*** Opening RECORDS PROVIDED ***
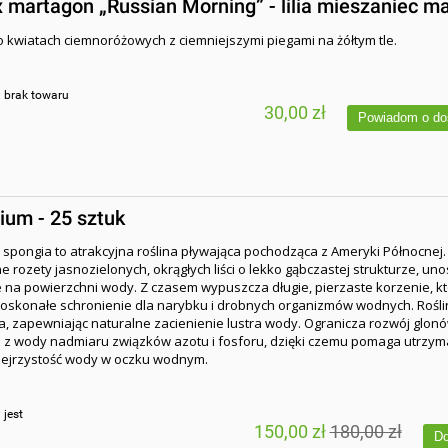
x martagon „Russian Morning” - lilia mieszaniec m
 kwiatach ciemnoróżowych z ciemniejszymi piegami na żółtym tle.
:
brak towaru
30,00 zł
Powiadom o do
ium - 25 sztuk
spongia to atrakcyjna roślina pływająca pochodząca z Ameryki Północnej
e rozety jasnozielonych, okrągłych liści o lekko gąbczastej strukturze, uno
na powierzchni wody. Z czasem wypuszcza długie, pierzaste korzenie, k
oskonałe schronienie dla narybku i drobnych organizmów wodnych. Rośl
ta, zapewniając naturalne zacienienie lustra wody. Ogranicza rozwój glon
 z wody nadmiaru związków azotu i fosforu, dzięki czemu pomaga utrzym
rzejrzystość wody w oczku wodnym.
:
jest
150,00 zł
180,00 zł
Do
*** Closing RECORDS PROVIDED ***
*** Opening RECORDS PROVIDED ***
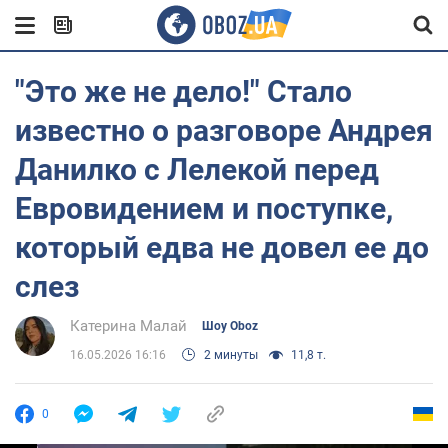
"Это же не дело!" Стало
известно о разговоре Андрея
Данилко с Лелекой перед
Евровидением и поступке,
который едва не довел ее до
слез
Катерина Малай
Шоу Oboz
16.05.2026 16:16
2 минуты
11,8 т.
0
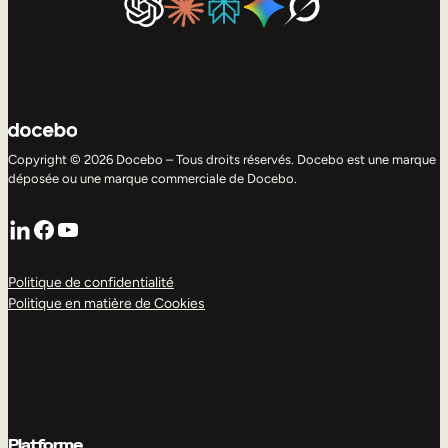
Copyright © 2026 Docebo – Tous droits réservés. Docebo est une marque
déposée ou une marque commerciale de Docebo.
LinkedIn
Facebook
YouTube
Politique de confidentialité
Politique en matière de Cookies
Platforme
*** Closing RECORDS PROVIDED ***
Among the records, find each line where the word "wody" occurs, and copy it.

- ANSWER TO THIS TASK -
na powierzchni wody. Z czasem wypuszcza długie, pierzaste korzenie, k
ta, zapewniając naturalne zacienienie lustra wody. Ogranicza rozwój glon
 z wody nadmiaru związków azotu i fosforu, dzięki czemu pomaga utrzym
rzejrzystość wody w oczku wodnym.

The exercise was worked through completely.